It isn’t something that can be used long term unless you just need protection when on public Wi-Fi.
The TunnelBear Free only offers 500BM of data per month, so this will be quickly gobbled up if there is anything more than email and browsing. It is a step up from using other so-called free VPN’s.
$4.99 per month
Billed as $59.88 every 12 months
Billed as $9.99 monthly
One thing that is good to see is they now include a 30-day money-back guarantee, which used to be lacking.
Payment options are still very limited to credit cards and Bitcoin. On a yearly basis, it works out affordable, yet the monthly price doesn’t place it much different to market leaders.
While the feature set is maybe lacking, the privacy side of things is very different. Encryption is top level with AES 256-bit OpenVPN for use on Windows, Mac, and Android.
The TunnelBear Mac iOS encryption used IKEv2/ IPSec. This is because of the restrictions with the iPhone operating system, and not lacking in the TunnelBear app.
Operational data is collected, this includes the OS version, the TunnelBear app version, and if you have been active in the month and bandwidth used.
While this is in line with a lot of other VPN companies, TunnelBear went a step further with an independent audit on the servers, code, and the system as a whole.
The results were not perfect, and any company which would come out clear will appear suspicious.
The vulnerabilities, which were found, were fixed, as can be testified by testing and no WebRTC leaks or DNS leaks were found.
Ease of Use
TunnelBear supports 5 simultaneous device connections.
When it comes to VPN apps, TunnelBear is a bit on the thin side. It supports Windows, Mac, Android, and iOS.
This is very sparse compared to other VPNs, which support lots of other devices all the way to router installations.
Signing up is straightforward due to the limited payment options. All you need to do is head to the main page and click on the “Get TunnelBear” button.
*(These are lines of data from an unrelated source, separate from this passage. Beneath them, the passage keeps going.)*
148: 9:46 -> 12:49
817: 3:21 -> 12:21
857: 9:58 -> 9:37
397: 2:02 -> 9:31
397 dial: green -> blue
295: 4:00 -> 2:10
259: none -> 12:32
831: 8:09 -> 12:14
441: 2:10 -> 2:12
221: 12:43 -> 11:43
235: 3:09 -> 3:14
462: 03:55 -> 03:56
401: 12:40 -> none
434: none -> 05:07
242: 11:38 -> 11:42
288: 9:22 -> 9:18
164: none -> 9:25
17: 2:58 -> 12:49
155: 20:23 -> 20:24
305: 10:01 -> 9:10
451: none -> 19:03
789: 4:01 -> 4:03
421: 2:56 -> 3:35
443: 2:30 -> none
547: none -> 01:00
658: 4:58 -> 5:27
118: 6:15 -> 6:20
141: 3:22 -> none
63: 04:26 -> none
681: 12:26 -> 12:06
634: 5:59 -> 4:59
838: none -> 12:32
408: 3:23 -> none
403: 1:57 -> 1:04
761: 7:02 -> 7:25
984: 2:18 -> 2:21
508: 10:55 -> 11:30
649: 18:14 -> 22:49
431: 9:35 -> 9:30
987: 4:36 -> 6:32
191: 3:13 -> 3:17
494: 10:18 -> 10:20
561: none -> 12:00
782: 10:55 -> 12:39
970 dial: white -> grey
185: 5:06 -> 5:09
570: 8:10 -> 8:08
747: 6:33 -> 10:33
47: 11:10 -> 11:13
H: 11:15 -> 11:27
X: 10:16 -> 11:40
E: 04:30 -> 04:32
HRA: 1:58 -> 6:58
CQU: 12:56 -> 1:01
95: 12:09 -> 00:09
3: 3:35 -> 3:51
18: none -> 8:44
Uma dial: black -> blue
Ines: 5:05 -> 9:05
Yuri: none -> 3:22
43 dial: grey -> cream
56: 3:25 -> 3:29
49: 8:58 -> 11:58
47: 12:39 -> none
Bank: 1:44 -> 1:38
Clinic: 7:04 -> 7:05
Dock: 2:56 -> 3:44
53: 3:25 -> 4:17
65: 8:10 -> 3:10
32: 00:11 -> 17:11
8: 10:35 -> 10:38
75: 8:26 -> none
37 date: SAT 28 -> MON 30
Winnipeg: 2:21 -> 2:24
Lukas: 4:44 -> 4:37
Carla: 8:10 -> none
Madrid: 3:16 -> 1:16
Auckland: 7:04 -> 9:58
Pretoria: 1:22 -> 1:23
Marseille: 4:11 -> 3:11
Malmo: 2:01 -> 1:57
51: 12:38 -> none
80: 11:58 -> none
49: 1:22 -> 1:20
On the next page, you can select the free plan, the monthly, or the yearly plan. On the next page, you enter your payment details for your credit card or change plan if you wish to use Bitcoin.
Add your address, and then hit the large “Buy Now” button.
Once you receive your confirmation email, you will have links to download the apps for your devices and other account details.
As soon as you download TunnelBear, you will see there is a very simplistic approach. In the installation steps, this goes as far to use very quirky terms such as unboxing the bear, brushing fur and greasing the tunnels among others.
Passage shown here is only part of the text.